| Key | Value |
|---|---|
| Category | Mundane Anomalies, Office Supplies (Sub-microscopic) |
| Composition | Primarily Zn-plated Steel, trace elements of bureaucratic ennui |
| Discovery | Dr. Phineas Q. Blather (1978), during a particularly aggressive sneeze |
| Known For | Inexplicable creaks, spontaneous disaggregation of paperwork, subtle glints |
| Average Size | 0.003 - 0.007 micrometers (too small to do any actual stapling) |
| Applications | Strengthening weak tea, confusing Tumbleweed Tectonics, existential dread |
| Hazard Level | Low (unless accidentally ingested by a Sub-Atomic Yeti) |
Staple-Based Microparticles, often erroneously confused with Quantum Lint, are an ubiquitous yet poorly understood phenomenon involving incredibly tiny, almost imperceptible metallic staples. Unlike their macroscopic brethren, these microparticles possess no adhesive properties whatsoever; instead, they are theorized to be the fundamental cause of un-adhesion, responsible for everything from sticky notes losing their stickiness prematurely to the inexplicable separation of socks in the laundry. They are believed to populate the air of most office environments in densities rivalling Cognitive Dissonance Waves.

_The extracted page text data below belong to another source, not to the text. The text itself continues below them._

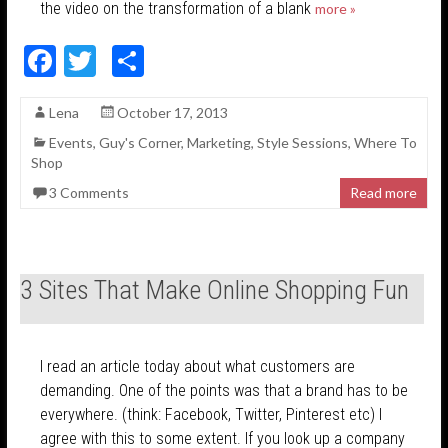
the video on the transformation of a blank
more »
F
T
S
ac
w
h
Lena
October 17, 2013
e
itt
ar
Events
,
Guy's Corner
,
Marketing
,
Style Sessions
,
Where To
b
er
e
Shop
o
3 Comments
Read more
o
k
3 Sites That Make Online Shopping Fun
I read an article today about what customers are
demanding. One of the points was that a brand has to be
everywhere. (think: Facebook, Twitter, Pinterest etc) I
agree with this to some extent. If you look up a company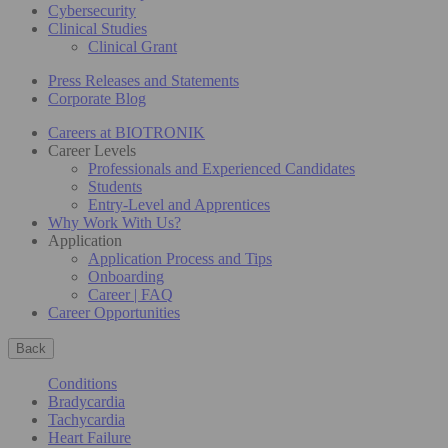
Cybersecurity
Clinical Studies
Clinical Grant
Press Releases and Statements
Corporate Blog
Careers at BIOTRONIK
Career Levels
Professionals and Experienced Candidates
Students
Entry-Level and Apprentices
Why Work With Us?
Application
Application Process and Tips
Onboarding
Career | FAQ
Career Opportunities
Back
Conditions
Bradycardia
Tachycardia
Heart Failure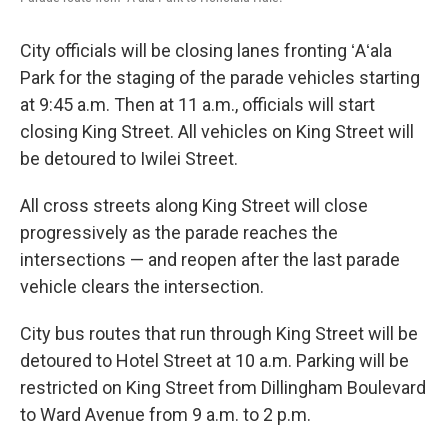
City officials will be closing lanes fronting ʻAʻala
Park for the staging of the parade vehicles starting
at 9:45 a.m. Then at 11 a.m., officials will start
closing King Street. All vehicles on King Street will
be detoured to Iwilei Street.
All cross streets along King Street will close
progressively as the parade reaches the
intersections — and reopen after the last parade
vehicle clears the intersection.
City bus routes that run through King Street will be
detoured to Hotel Street at 10 a.m. Parking will be
restricted on King Street from Dillingham Boulevard
to Ward Avenue from 9 a.m. to 2 p.m.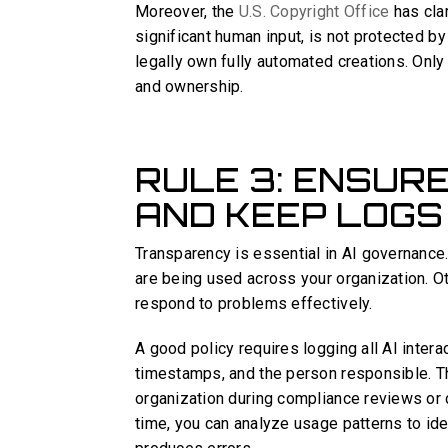
Moreover, the
U.S. Copyright Office
has clar
significant human input, is not protected 
legally own fully automated creations. Only 
and ownership.
RULE 3: ENSUR
AND KEEP LOGS
Transparency is essential in AI governance
are being used across your organization. Othe
respond to problems effectively.
A good policy requires logging all AI inter
timestamps, and the person responsible. The
organization during compliance reviews or d
time, you can analyze usage patterns to id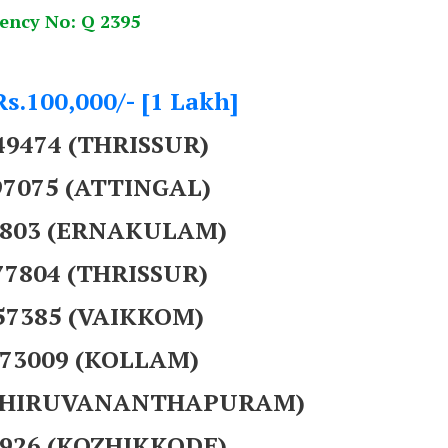
ency No: Q 2395
Rs.100,000/- [1 Lakh]
49474 (THRISSUR)
97075 (ATTINGAL)
39803 (ERNAKULAM)
77804 (THRISSUR)
857385 (VAIKKOM)
373009 (KOLLAM)
 (THIRUVANANTHAPURAM)
8926 (KOZHIKKODE)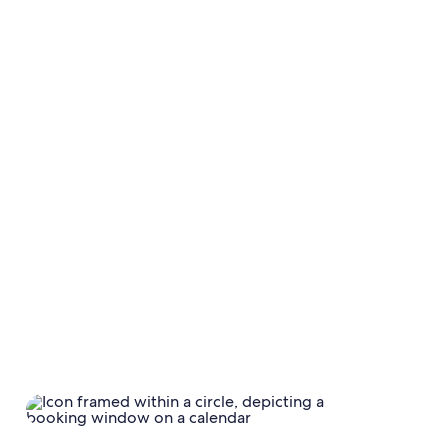
time, YoY trends show more short-term planning,
with
searches in the 0–6 and 7–13-day windows
up 10% versus last year.
Travellers in EMEA
are particularly planning further
out, with a 40% increase in searches in the 91-180-day
search window and a
75% increase in planning for
the 181+-day search window QoQ.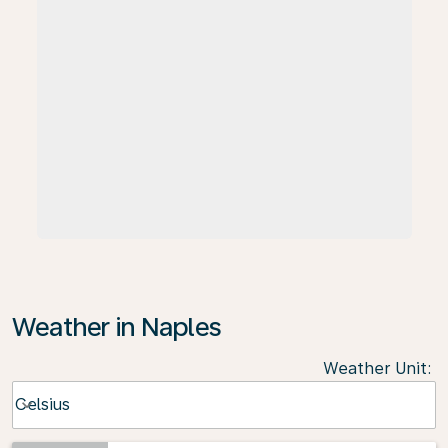
Weather in Naples
Weather Unit
:
Weather unit option Celsius Selected
Celsius
keyboard_arrow_down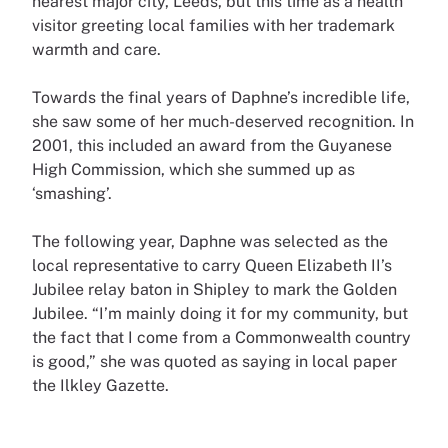
nearest major city, Leeds, but this time as a health
visitor greeting local families with her trademark
warmth and care.
Towards the final years of Daphne’s incredible life,
she saw some of her much-deserved recognition. In
2001, this included an award from the Guyanese
High Commission, which she summed up as
‘smashing’.
The following year, Daphne was selected as the
local representative to carry Queen Elizabeth II’s
Jubilee relay baton in Shipley to mark the Golden
Jubilee. “I’m mainly doing it for my community, but
the fact that I come from a Commonwealth country
is good,” she was quoted as saying in local paper
the Ilkley Gazette.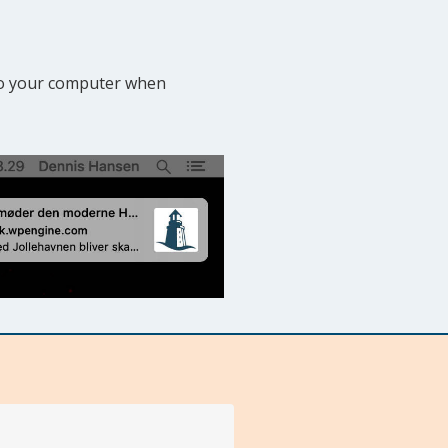
 to your computer when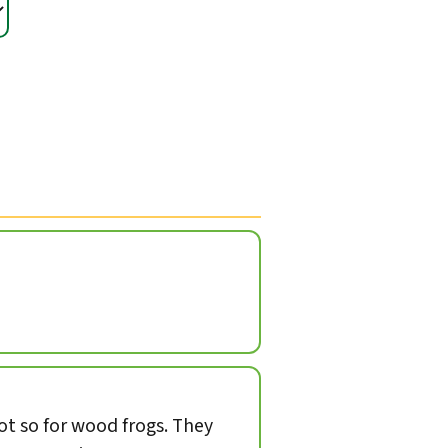
not so for wood frogs. They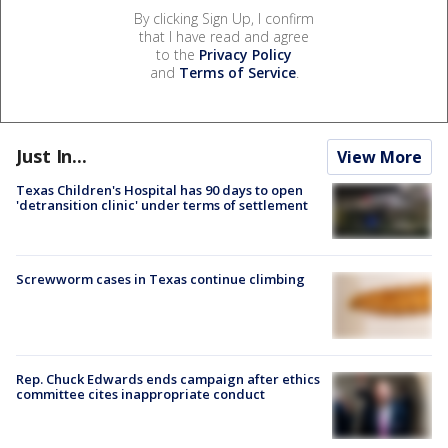
By clicking Sign Up, I confirm
that I have read and agree
to the
Privacy Policy
and
Terms of Service
.
Just In...
View More
Texas Children's Hospital has 90 days to open
'detransition clinic' under terms of settlement
Screwworm cases in Texas continue climbing
Rep. Chuck Edwards ends campaign after ethics
committee cites inappropriate conduct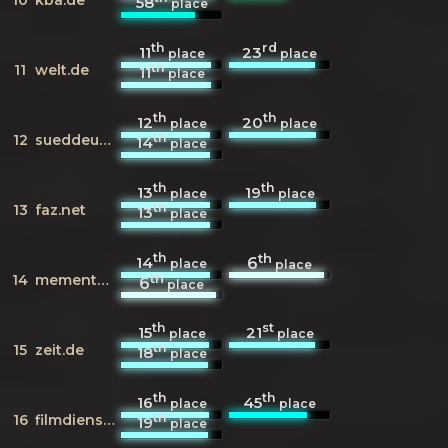
58
place
th
rd
11
23
place
place
th
11
welt.de
11
place
th
th
12
20
place
place
th
12
sueddeutsche.de
14
place
th
th
13
19
place
place
th
13
faz.net
13
place
th
th
14
6
place
place
th
14
mementoweb.org
6
place
th
st
15
21
place
place
th
15
zeit.de
18
place
th
th
16
45
place
place
th
16
filmdienst.de
19
place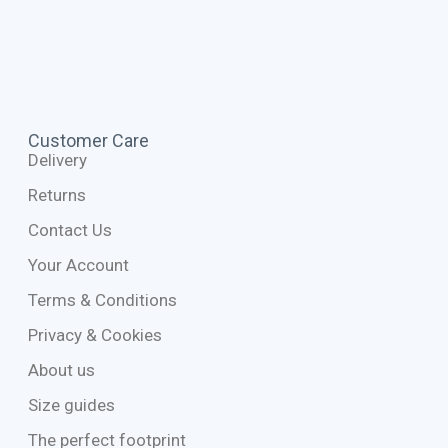
Customer Care
Delivery
Returns
Contact Us
Your Account
Terms & Conditions
Privacy & Cookies
About us
Size guides
The perfect footprint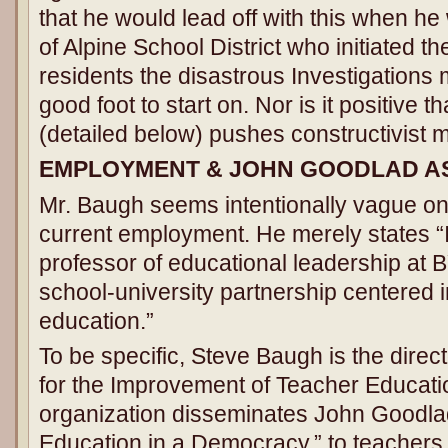
that he would lead off with this when h
of Alpine School District who initiated t
residents the disastrous Investigations
good foot to start on. Nor is it positive 
(detailed below) pushes constructivist mat
EMPLOYMENT & JOHN GOODLAD A
Mr. Baugh seems intentionally vague on
current employment. He merely states “
professor of educational leadership at 
school-university partnership centered i
education.”
To be specific, Steve Baugh is the direc
for the Improvement of Teacher Educati
organization disseminates John Goodla
Education in a Democracy,” to teachers 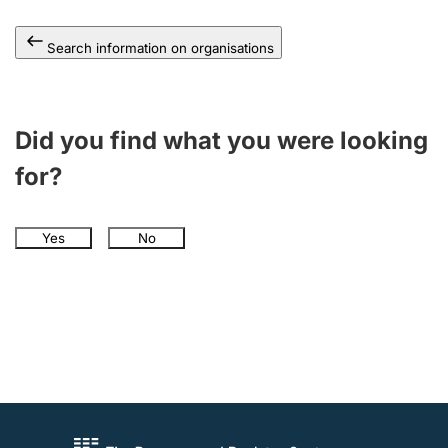
Search information on organisations
Did you find what you were looking
for?
Yes
No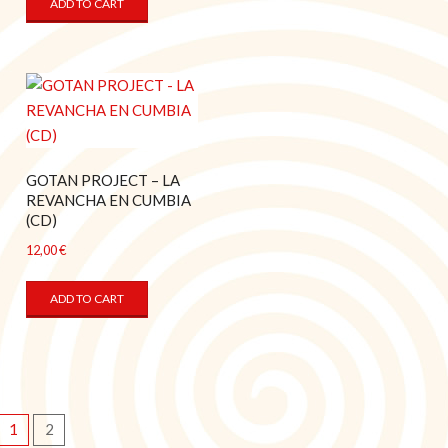
ADD TO CART
GOTAN PROJECT – LA
REVANCHA EN CUMBIA
(CD)
12,00
€
ADD TO CART
1
2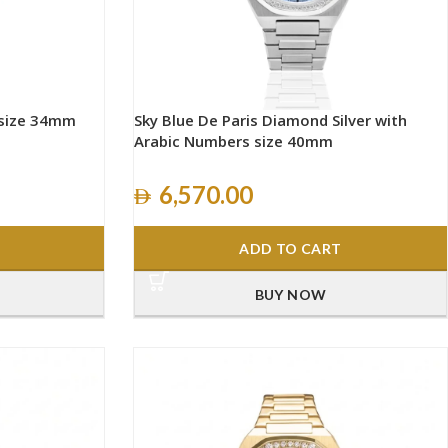
 size 34mm
Sky Blue De Paris Diamond Silver with
Arabic Numbers size 40mm
6,570.00
ADD TO CART
BUY NOW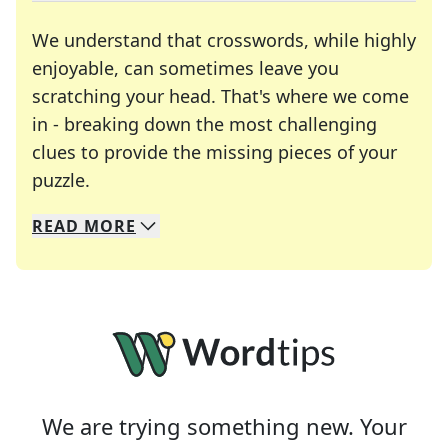
We understand that crosswords, while highly
enjoyable, can sometimes leave you
scratching your head. That's where we come
in - breaking down the most challenging
clues to provide the missing pieces of your
Crosswords are linguistic mazes that chal
puzzle.
READ
MORE
We specialize in solving many of your favorite 
Whether you're a daily crossword enthusiast or a
We are trying something new. Your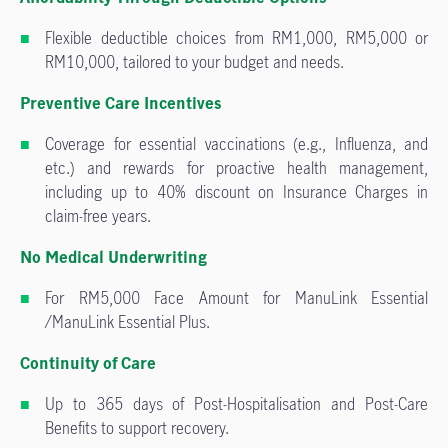
Flexible deductible choices from RM1,000, RM5,000 or
RM10,000, tailored to your budget and needs.
Preventive Care Incentives
Coverage for essential vaccinations (e.g., Influenza, and
etc.) and rewards for proactive health management,
including up to 40% discount on Insurance Charges in
claim-free years.
No Medical Underwriting
For RM5,000 Face Amount for ManuLink Essential
/ManuLink Essential Plus.
Continuity of Care
Up to 365 days of Post-Hospitalisation and Post-Care
Benefits to support recovery.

The existence of Staple-Based Microparticles was first theorized by Dr. Phineas Q. Blather in 1978 after he noticed his meticulously organized research notes on Reverse Gravity Ducks frequently self-destructing without external intervention. Initial hypotheses ranged from poltergeists to disgruntled interns, but Blather's groundbreaking (and heavily coffee-stained) paper, "The Fickle Finger of Miniature Fasteners," proposed the existence of sub-atomic staples. Further research, mostly involving high-speed electron microscopy pointed at a particularly aggressive sneeze, suggested these particles were not created but shed by larger, less contented staples, especially those forced to staple more than twelve pages at once. Some fringe theories suggest they are the crystalline waste products of Thought-Induced Pudding.
Despite overwhelming anecdotal evidence (e.g., "Where did this tiny, sharp bit of metal come from?"), the very existence of Staple-Based Microparticles remains a heated debate within the Derpedia scientific community. Skeptics, primarily funded by Big Staple, argue that they are simply metallic dust or errant shavings from Automated Penmanship Machines. Proponents, however, point to their unique "tick-tick-tick" auditory signature (audible only to highly trained squirrels and certain Ethereal Janitors) and their peculiar tendency to gather in the pockets of those least likely to possess a stapler. Ethical concerns also arise regarding the forced re-aggregation of these free-spirited microparticles back into larger, more productive staples, a process deemed "staple genocide" by activist group "Micro-Fastener Freedom Fighters."